As the story goes, in 1906, a Sears manager was tasked with increasing the sales of “building materials.” That particular section of the catalog did not generate much profit or popularity. So, the manager pitched the idea of selling DIY kits to build entire houses to Richard Warren Sears. However, a company called Aladdin beat Sears to it and introduced mail-order kit houses that same year. Sears officially launched the catalog called Book of Modern Homes and Building Plans two years later with 44 different house styles.
Though Aladdin houses were soon forgotten, they pioneered the idea. In fact, they were the first ones to offer pre-cut and fitted lumber for the houses. Sears would do the same ten years later! Providing pre-cut lumber proved to be ground-breaking. Since customers would no longer have to cut the lumber, construction time was reduced by 40%. The Sears home kits sold like hotcakes, and between 1908 and 1940, the company sold over 70,000 such houses. Though they primarily focused on small farming towns, their DIY house kits were sold all over the country.
As Sears Catalog Homes became popular, the company divided its products into three categories based on build quality and pricing. The design, construction, and amenities varied from one category to another.
The process of ordering the DIY house kit started with the arrival of the Modern Homes catalog, which eventually listed designs in three main categories: Simplex Sectional, Standard Built, and Honor Bilt. The Simplex Sectional category had the simplest and cheapest designs. Best suited for summer cottages, these houses had two rooms. The Standard Built houses, though better and higher priced than the Simplex designs, were not ideal for colder climates. Finally, the Honor Bilt category, as the name suggests, listed the fanciest and most expensive houses. These houses came with the finest quality material such as oak, pine, or maple wood.

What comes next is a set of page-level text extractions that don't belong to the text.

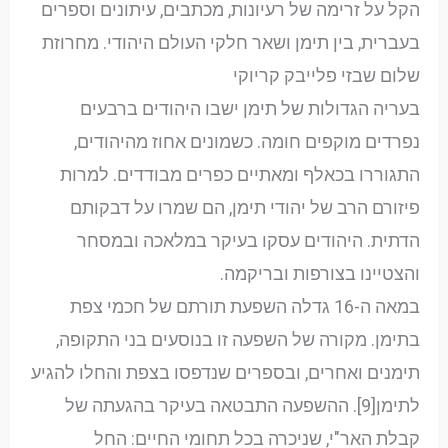
הקל על זרימה של רעיונות, מכתבים, עיתונים וספרים
בעברית, בין תימן ושאר חלקי העולם היהודי. מחרוזת
שלום שבזי פלייבק קריוקי
בעריה הגדולות של תימן ישבו היהודים ברבעים
נפרדים מוקפים חומה. כשמונים אחוז מהיהודים,
התגוררו בכאלף ומאתיים כפרים מבודדים. למרות
פיזורם הרב של יהודי תימן, הם שמרו על דבקותם
הדתית. היהודים עסקו בעיקר במלאכה ובמסחר
והצטיינו בצורפות ובריקמה.
במאה ה-16 גדלה השפעת תורתם של חכמי צפת
בתימן. מקורה של השפעה זו בנוסעים בני התקופה,
תימנים ואחרים, ובספרים שנדפסו בצפת והחלו להגיע
לתימן[9]. ההשפעה התבטאה בעיקר בהגעתה של
קבלת האר"י, שניכרה בכל תחומי החיים: החל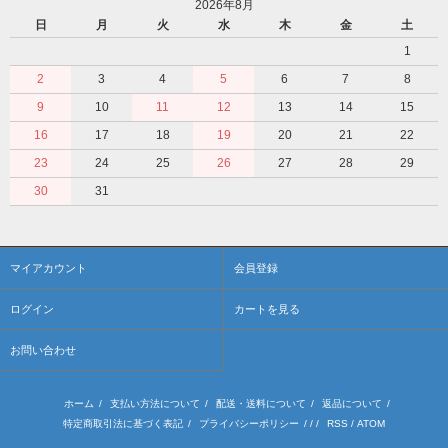
2026年8月
日
月
火
水
木
金
土
1
2
3
4
5
6
7
8
9
10
11
12
13
14
15
16
17
18
19
20
21
22
23
24
25
26
27
28
29
30
31
マイアカウント
会員登録
ログイン
カートを見る
お問い合わせ
ホーム
/
支払い方法について
/
配送・送料について
/
返品について
/
特定商取引法に基づく表記
/
プライバシーポリシー
/ / /
RSS
/
ATOM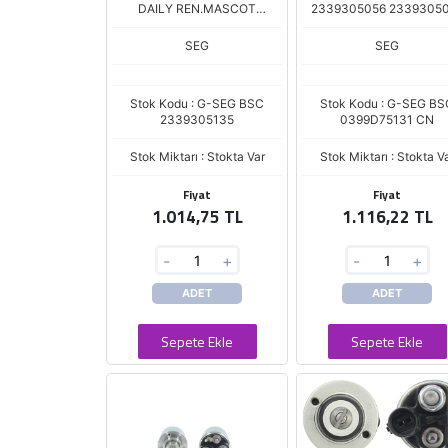
DAILY REN.MASCOT
2339305056 2339305
399D75022
SEG
SEG
Stok Kodu : G-SEG BSC
Stok Kodu : G-SEG BS
2339305135
0399D75131 CN
Stok Miktarı : Stokta Var
Stok Miktarı : Stokta V
Fiyat
Fiyat
1.014,75 TL
1.116,22 TL
-
+
-
+
ADET
ADET
Sepete Ekle
Sepete Ekle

The Sears Catalog Homes were truly “modern homes,” and the company popularized all the amenities that were available at that time including indoor plumbing, central heating, and electricity. Of course, not all the homes came with these conveniences, and they also cost extra. The earliest home designs, however, did not include indoor plumbing or bathrooms because, at that time, these were not “standard” conveniences for the average American households.
Remarkably, 50% of the DIY homes were assembled by the homeowners themselves in a barn-raising fashion. The other 50% were built by professionals. In fact, carpentry companies and local builders would often purchase the Sears homes to showcase their building capabilities to potential clients. The Sears catalog was truly revolutionary in that it offered homeowners the chance to select the design and also customize it. Buyers could also submit blueprints and Sears would then deliver pre-cut and fitted materials accordingly.

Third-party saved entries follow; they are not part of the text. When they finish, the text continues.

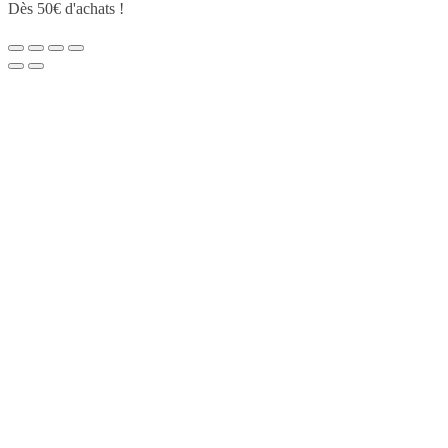
Dès 50€ d'achats !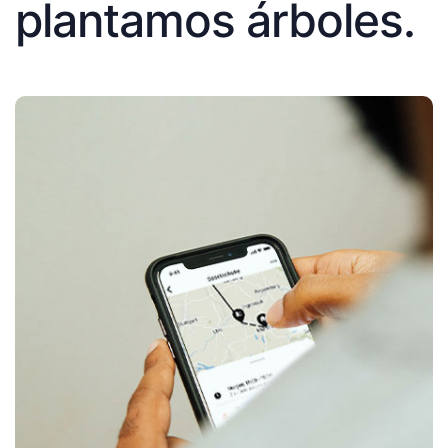
plantamos árboles.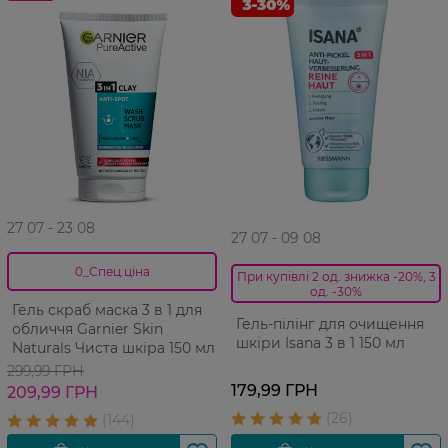
27 07 - 23 08
27 07 - 09 08
0_Спец.ціна
При купівлі 2 од. знижка -20%, 3
од. -30%
Гель скраб маска 3 в 1 для
Гель-пілінг для очищення
обличчя Garnier Skin
шкіри Isana 3 в 1 150 мл
Naturals Чиста шкіра 150 мл
299,99 ГРН
179,99 ГРН
209,99 ГРН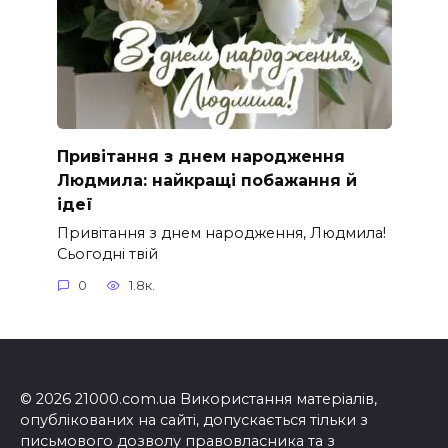
Привітання з днем народження
Людмила: найкращі побажання й
ідеї
Привітання з днем народження, Людмила!
Сьогодні твій
0
1.8к.
© 2026 21000.com.ua Використання матеріалів,
опублікованих на сайті, допускається тільки з
письмового дозволу правовласника та з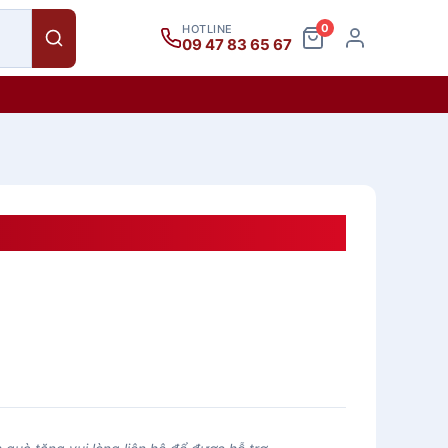
0
HOTLINE
09 47 83 65 67
7-11 Lít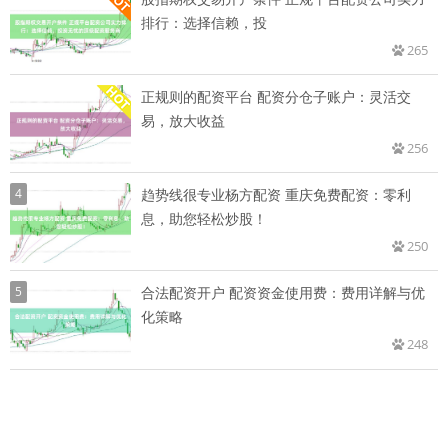
排行：选择信赖，投
265
正规则的配资平台 配资分仓子账户：灵活交
易，放大收益
256
4
趋势线很专业杨方配资 重庆免费配资：零利
息，助您轻松炒股！
250
5
合法配资开户 配资资金使用费：费用详解与优
化策略
248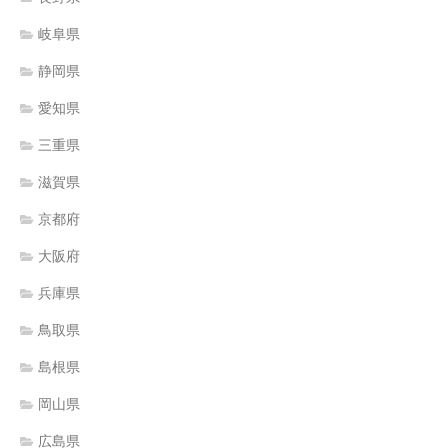
岐阜県
静岡県
愛知県
三重県
滋賀県
京都府
大阪府
兵庫県
鳥取県
島根県
岡山県
広島県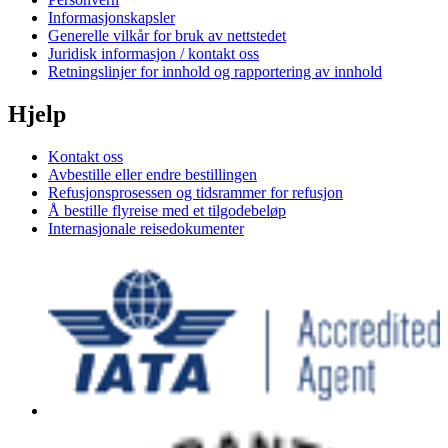
Informasjonskapsler
Generelle vilkår for bruk av nettstedet
Juridisk informasjon / kontakt oss
Retningslinjer for innhold og rapportering av innhold
Hjelp
Kontakt oss
Avbestille eller endre bestillingen
Refusjonsprosessen og tidsrammer for refusjon
Å bestille flyreise med et tilgodebeløp
Internasjonale reisedokumenter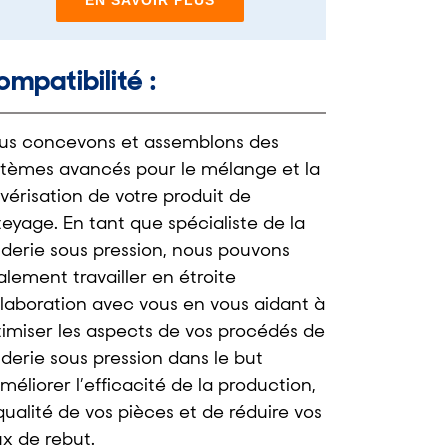
mpatibilité :
us concevons et assemblons des
stèmes avancés pour le mélange et la
vérisation de votre produit de
eyage. En tant que spécialiste de la
nderie sous pression, nous pouvons
lement travailler en étroite
llaboration avec vous en vous aidant à
timiser les aspects de vos procédés de
derie sous pression dans le but
méliorer l’efficacité de la production,
qualité de vos pièces et de réduire vos
x de rebut.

In 1929, sales of the Sears DIY home peaked. However, the business hit a low point during the Great Depression and the company never recovered. The Sears Modern Homes Division finally closed down in 1940.

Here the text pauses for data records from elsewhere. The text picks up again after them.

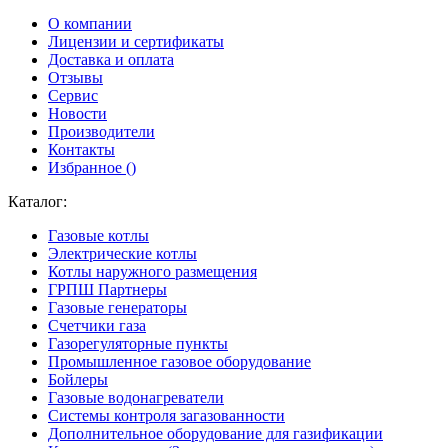
О компании
Лицензии и сертификаты
Доставка и оплата
Отзывы
Сервис
Новости
Производители
Контакты
Избранное (
)
Каталог:
Газовые котлы
Электрические котлы
Котлы наружного размещения
ГРПШ Партнеры
Газовые генераторы
Счетчики газа
Газорегуляторные пункты
Промышленное газовое оборудование
Бойлеры
Газовые водонагреватели
Системы контроля загазованности
Дополнительное оборудование для газификации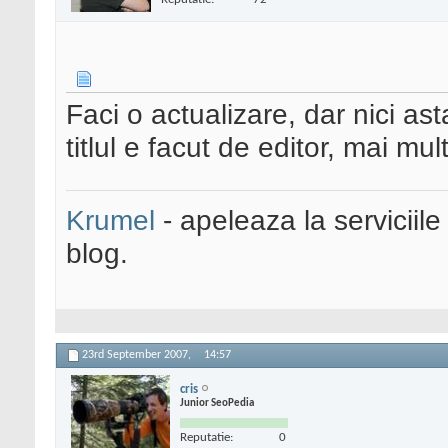
Faci o actualizare, dar nici a
titlul e facut de editor, mai mul
Krumel
- apeleaza la serviciile
blog.
23rd September 2007,
14:57
cris
Junior SeoPedia
Reputatie:
0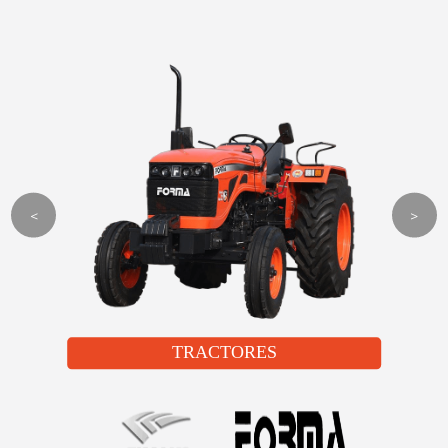
<
>
TRACTORES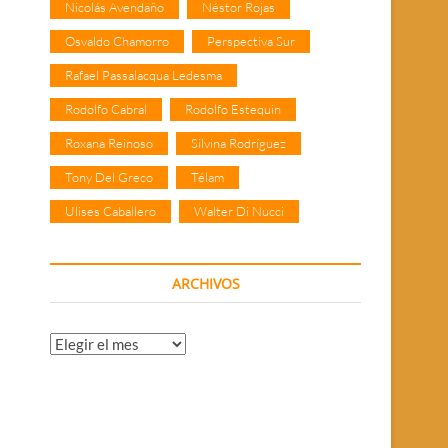
Nicolás Avendaño
Néstor Rojas
Osvaldo Chamorro
Perspectiva Sur
Rafael Passalacqua Ledesma
Rodolfo Cabral
Rodolfo Estequin
Roxana Reinoso
Silvina Rodríguez
Tony Del Greco
Télam
Ulises Caballero
Walter Di Nucci
ARCHIVOS
Archivos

The impact of the Sears Catalog Homes on the lives of rural Americans cannot be overstated. The company never claimed to be innovative home designers, but they provided variety and sturdiness in a wide range of price points. The Magnolia was the most expensive and largest Sears mail-order house ever made. This colonial house was inspired by neo-Georgian architecture and had three stories, eight rooms, porte-cochere, sleeping porches, and columned portico. At that time, it was priced at $6,488, which would be equivalent to $88,000 today. Seven Magnolias are still standing today.
Though sales of the Sears mail-order homes reached the highest peak in 1929, it was soon followed by the Great Depression. Slumping sales and increased payment defaults incurred significant losses for the company, and the program suffered heavily because of it. In 1934, the Sears Catalog Homes went on a hiatus only to return for a few brief years toward the end of the Great Depression, however, the division was finally shut down in 1940. Today, Sears mail-order homes are a thing of the past, but they have left a lasting legacy behind.